Using that optimal allocation of funds, US$1 million would prevent between 5 100 and 12 000 infections. The corresponding cost per infection prevented would be between US$ 84 and US$196. A second key finding of the workshops was that with a budget of US$ 10 million, only about 25% of all primary and secondary HIV infections can be prevented. That is because it is hard to reach the population groups that have the highest risk. For example, the workshop participants in the three countries estimated that any given intervention can only reach between 40% and 70% of commercial sex workers and only some 25% of men who have sex with men. That finding leads to the conclusion that after a certain budget level, the government should not only fund traditional prevention interventions but also develop strategies to reach a higher proportion of high-risk groups. This could be done, for example, through such efforts as decriminalization, reduction of stigma, and increased service coverage.
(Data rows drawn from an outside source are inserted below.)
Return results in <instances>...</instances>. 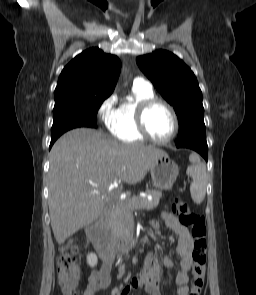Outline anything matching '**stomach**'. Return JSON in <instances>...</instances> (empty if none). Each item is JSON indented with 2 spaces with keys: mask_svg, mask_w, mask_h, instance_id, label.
<instances>
[{
  "mask_svg": "<svg viewBox=\"0 0 256 295\" xmlns=\"http://www.w3.org/2000/svg\"><path fill=\"white\" fill-rule=\"evenodd\" d=\"M150 173L155 187L170 190L177 179L179 168L165 153L155 160L150 168Z\"/></svg>",
  "mask_w": 256,
  "mask_h": 295,
  "instance_id": "1",
  "label": "stomach"
}]
</instances>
The results from the workshops indicate that spending for HIV prevention in Central America has been far from adequate. In 2000 the total of public and private funding for HIV-related public health and prevention activities was US$2.8 million in Guatemala, US$ 6 million in Honduras, and US\$ 900 000 in Panama. However, these resources were not well targeted towards the high-impact prevention activities identified in the workshops.

Nevertheless, the modeling exercise should help officials in Central American countries to work more productively in the future with the Global Fund for AIDS, TB and Malaria; the United States' Agency for International Development; and other external donors.